Posts Tagged ‘EU’

BBC ‘to face EU action’

Tuesday, June 26th, 2007

The BBC’s decision to offer its ‘iPlayer’ download service only to customers of Microsoft is facing referral to the EU’s competition authorities. For those of you outside the UK, I’ll give a bit of background:

The BBC is funded by the public through a tax known as the ‘TV licence’. Anyone who owns a TV is obliged to be a paying customer of the BBC, even if they have no interest in is content. Failure to pay results in criminal sanctions.

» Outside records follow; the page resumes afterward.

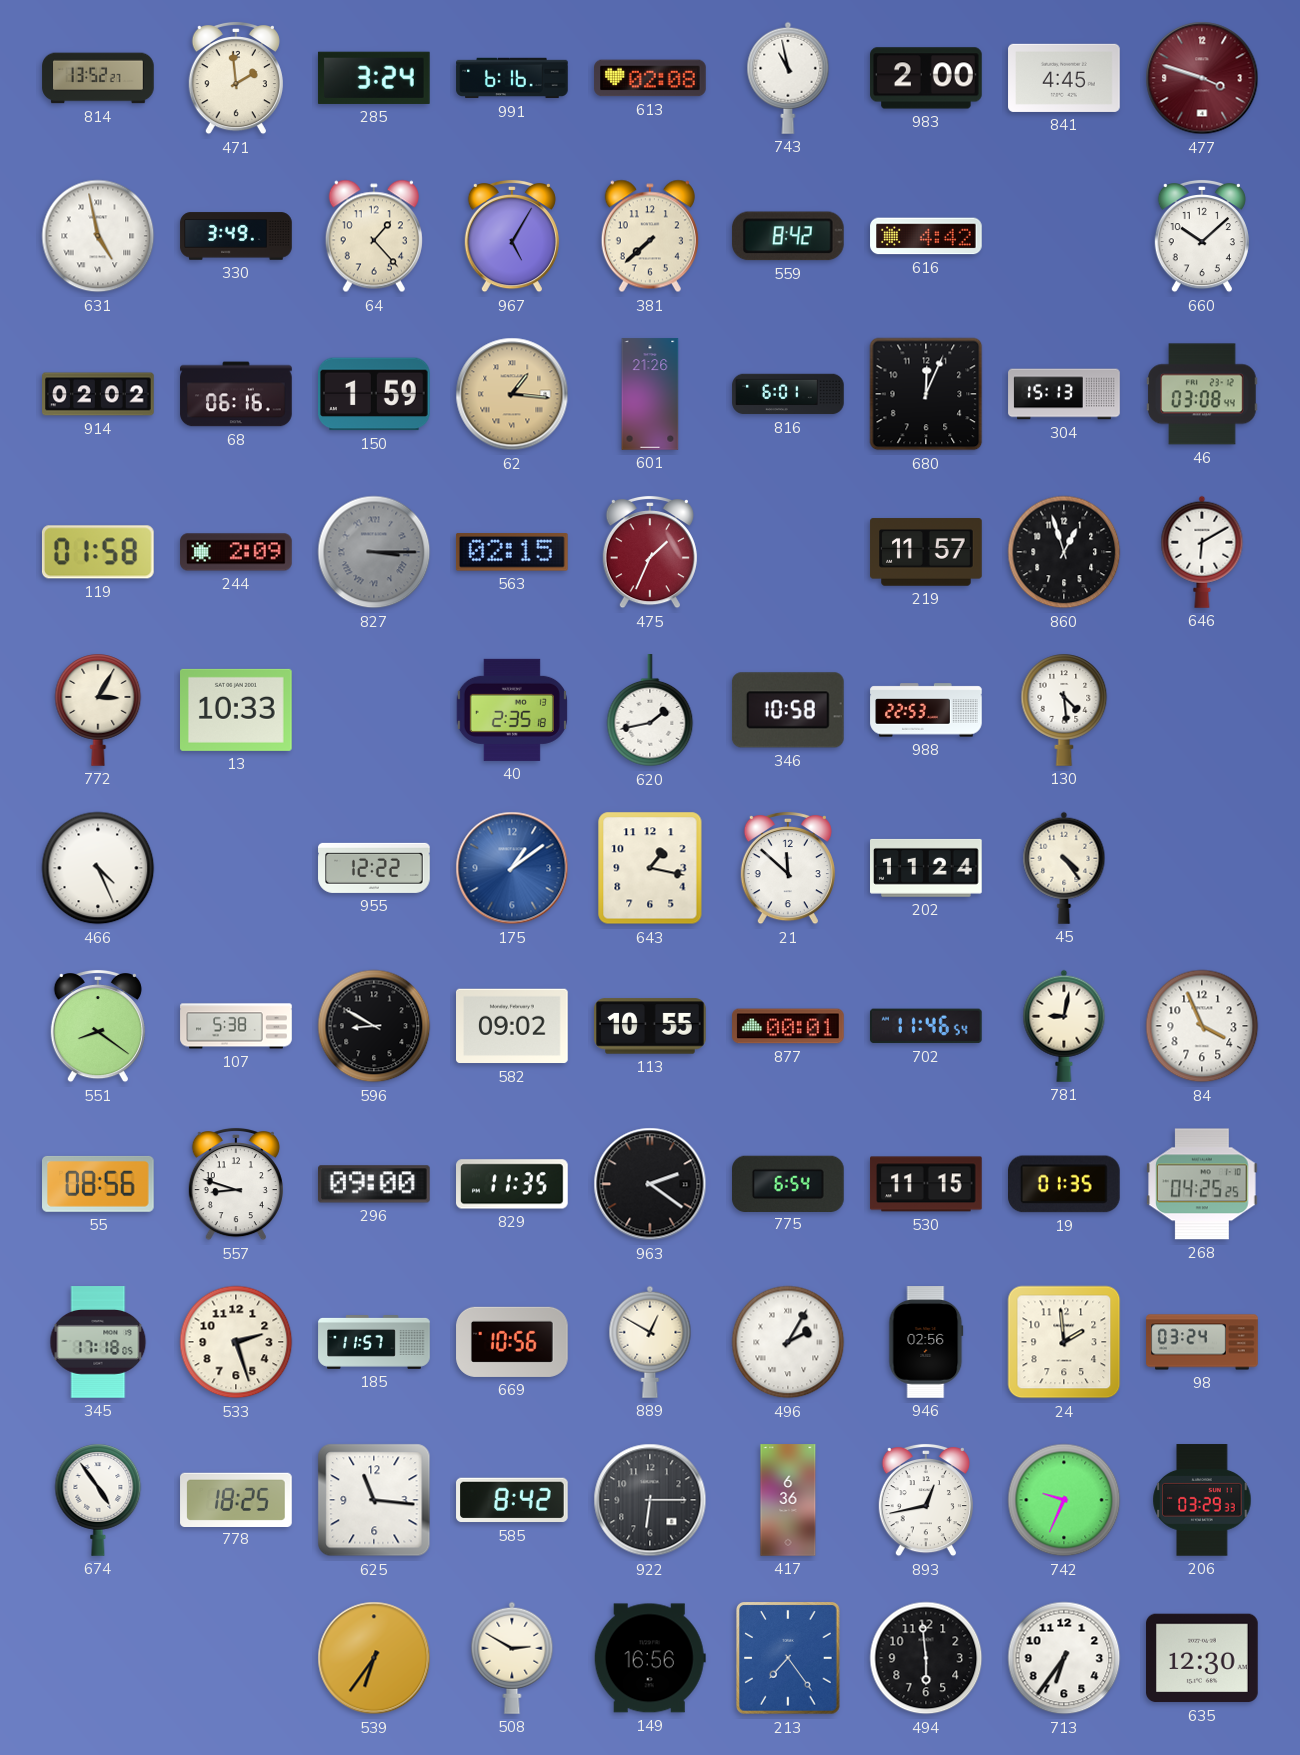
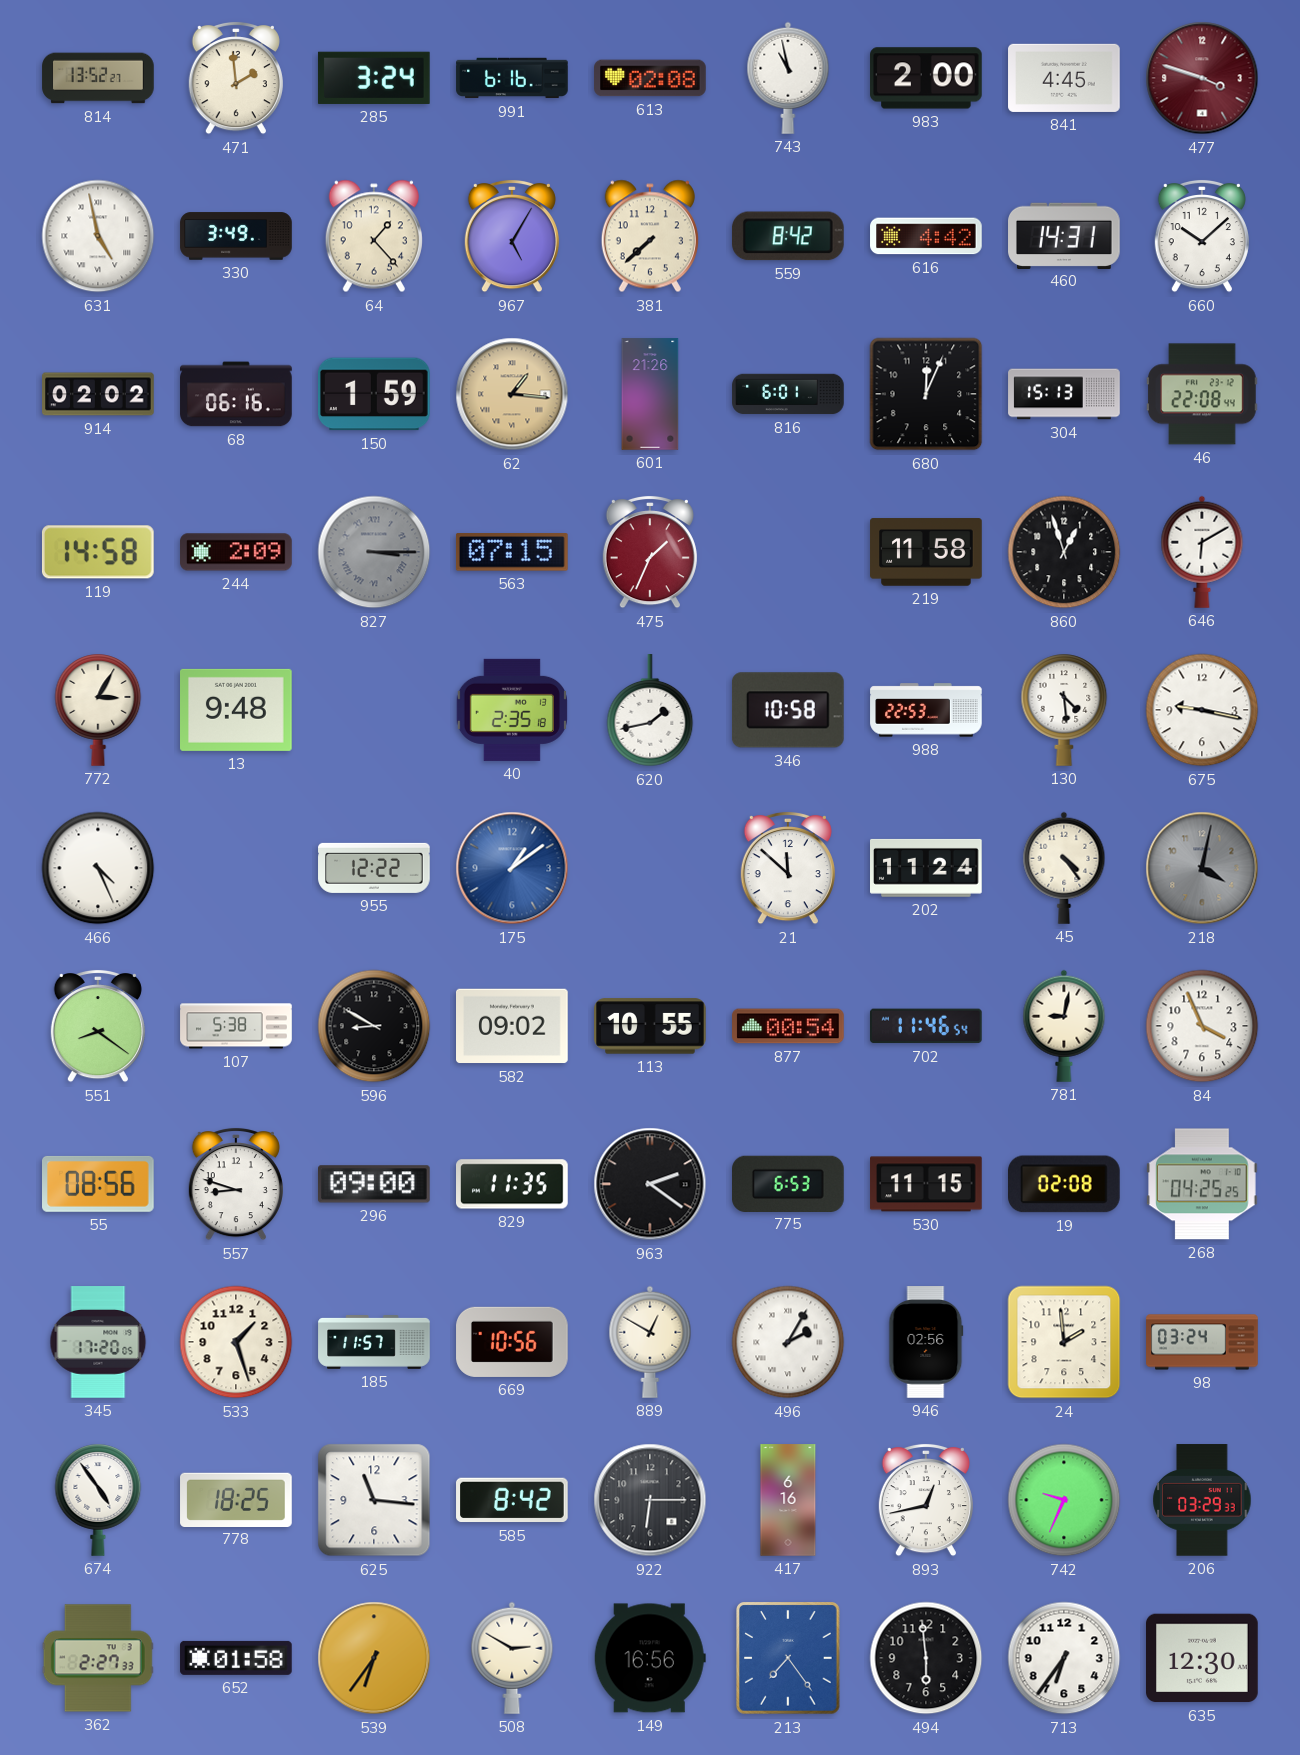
460: none -> 14:31
46: 03:08 -> 22:08
119: 01:58 -> 14:58
563: 02:15 -> 07:15
219: 11:57 -> 11:58
13: 10:33 -> 9:48
675: none -> 9:17
643: 1:17 -> none
218: none -> 4:02
877: 00:01 -> 00:54
775: 6:54 -> 6:53
19: 01:35 -> 02:08
345: 17:18 -> 17:20
533: 2:27 -> 1:27
417: 6:36 -> 6:16
362: none -> 2:27
652: none -> 01:58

As well as having to provide the service which members of the public have paid for (some under protest), the BBC is required by its charter to be impartial.

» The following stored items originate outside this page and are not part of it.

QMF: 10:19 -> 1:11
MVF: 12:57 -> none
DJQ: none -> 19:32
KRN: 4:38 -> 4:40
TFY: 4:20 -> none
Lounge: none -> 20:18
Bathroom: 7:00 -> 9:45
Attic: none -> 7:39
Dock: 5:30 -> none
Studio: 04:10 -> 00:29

The company intends to use Microsoft DRM with its ‘iPlayer’ service, which results in the exclusion of all BBC customers who are not also customers of Microsoft (as the latter has not provided DRM players for other operating systems). This is despite the existing use of RealMedia for all of the BBC’s streaming video services - a DRM system which is available on most computer operating systems. This shows that there is no need to endorse one operating system vendor in order to ‘protect’ content.

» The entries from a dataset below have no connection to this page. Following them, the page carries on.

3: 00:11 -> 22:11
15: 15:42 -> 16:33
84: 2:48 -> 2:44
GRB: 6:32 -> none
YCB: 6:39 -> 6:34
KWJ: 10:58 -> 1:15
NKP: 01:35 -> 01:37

EU law prohibits companies from concluding market-restricting agreements which harm competition or consumers. The Open Source Consortium (who I’ve never heard of, despite using a lot of OSS) plans to make a complaint to the EU authorities on this basis. Although I’m actually a Windows user myself, I think it is unacceptable for a publicly-funded broadcaster such as the BBC to refuse to provide its services to customers of companies other than Microsoft. What is worse is that the government has allowed this to go as far as the EU - this proposal should have been stomped on at the UK level.